_ASSIGNMENT_: Your answer should consist only of the lines from the line containing "Gestion2012-2017" through the last line below, each repeated exactly.

_SUPPLIED INFORMATION_:

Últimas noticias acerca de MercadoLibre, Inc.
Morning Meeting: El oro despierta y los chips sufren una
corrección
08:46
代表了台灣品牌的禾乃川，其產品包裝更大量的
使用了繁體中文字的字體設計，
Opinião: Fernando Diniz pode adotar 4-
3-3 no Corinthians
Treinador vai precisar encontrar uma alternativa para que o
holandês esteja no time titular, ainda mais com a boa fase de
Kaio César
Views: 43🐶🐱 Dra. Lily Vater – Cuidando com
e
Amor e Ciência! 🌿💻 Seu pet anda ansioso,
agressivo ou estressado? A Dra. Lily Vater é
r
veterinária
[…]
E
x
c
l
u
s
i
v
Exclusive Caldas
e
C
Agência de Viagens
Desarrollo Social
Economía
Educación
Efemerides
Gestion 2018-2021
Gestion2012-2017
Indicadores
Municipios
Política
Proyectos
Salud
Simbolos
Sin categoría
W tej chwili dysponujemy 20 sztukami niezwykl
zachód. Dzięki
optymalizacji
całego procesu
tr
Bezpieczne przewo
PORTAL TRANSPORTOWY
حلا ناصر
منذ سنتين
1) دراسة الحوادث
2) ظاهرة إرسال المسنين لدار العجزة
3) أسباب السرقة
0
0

_WRITTEN SOLUTION_:
Gestion2012-2017
Indicadores
Municipios
Política
Proyectos
Salud
Simbolos
Sin categoría
W tej chwili dysponujemy 20 sztukami niezwykl
zachód. Dzięki
optymalizacji
całego procesu
tr
Bezpieczne przewo
PORTAL TRANSPORTOWY
حلا ناصر
منذ سنتين
1) دراسة الحوادث
2) ظاهرة إرسال المسنين لدار العجزة
3) أسباب السرقة
0
0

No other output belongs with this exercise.